Look over the listing below and say how many of its lines include the string "verde"; give no more than that number.

EXCERPTED RECORDS Start Marker

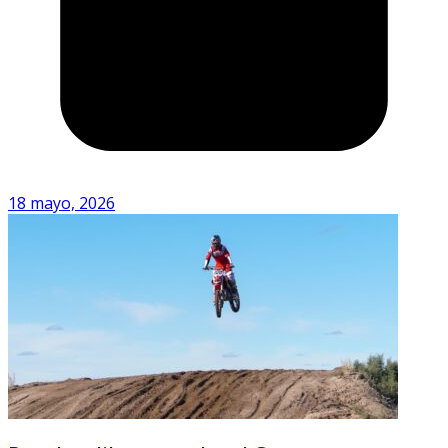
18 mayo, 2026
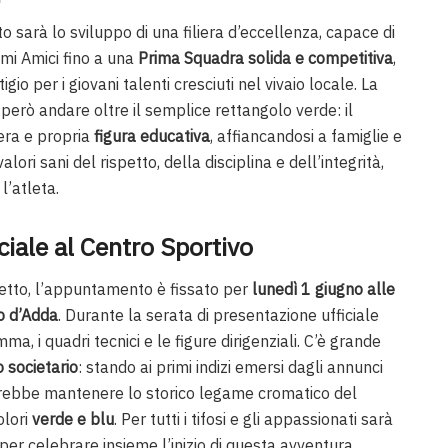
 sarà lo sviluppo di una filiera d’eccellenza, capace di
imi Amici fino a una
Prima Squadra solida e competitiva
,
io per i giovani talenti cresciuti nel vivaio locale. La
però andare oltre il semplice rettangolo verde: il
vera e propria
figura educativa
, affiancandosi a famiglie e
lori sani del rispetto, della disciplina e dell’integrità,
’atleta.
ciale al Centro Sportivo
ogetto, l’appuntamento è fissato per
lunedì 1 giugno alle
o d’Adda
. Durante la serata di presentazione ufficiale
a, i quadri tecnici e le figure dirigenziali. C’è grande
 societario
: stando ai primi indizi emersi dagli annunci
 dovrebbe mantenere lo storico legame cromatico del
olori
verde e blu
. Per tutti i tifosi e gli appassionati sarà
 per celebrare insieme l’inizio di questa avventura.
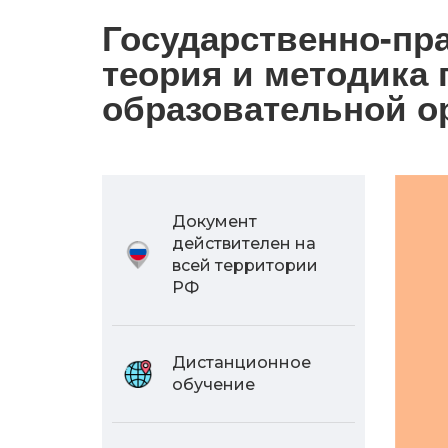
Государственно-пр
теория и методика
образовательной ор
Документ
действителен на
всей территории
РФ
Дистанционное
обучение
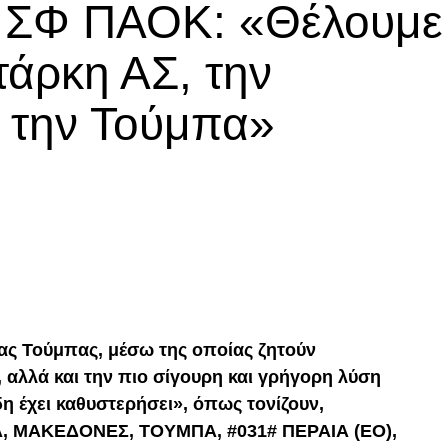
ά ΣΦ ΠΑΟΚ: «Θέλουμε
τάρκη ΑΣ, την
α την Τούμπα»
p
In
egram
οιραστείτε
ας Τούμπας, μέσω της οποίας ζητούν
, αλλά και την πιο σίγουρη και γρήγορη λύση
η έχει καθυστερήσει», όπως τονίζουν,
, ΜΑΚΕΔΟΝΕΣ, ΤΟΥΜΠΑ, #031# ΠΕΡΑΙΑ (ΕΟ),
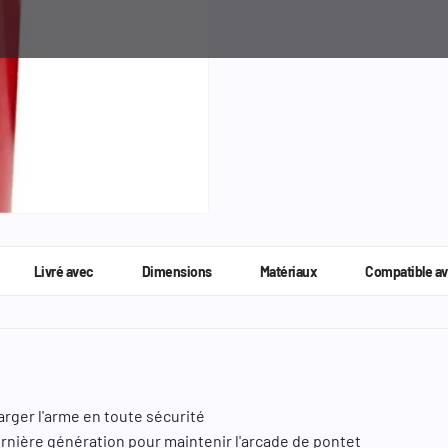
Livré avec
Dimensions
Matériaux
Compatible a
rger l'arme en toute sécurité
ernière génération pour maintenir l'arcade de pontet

EXCERPTED RECORDS End Marker

RESULT: 2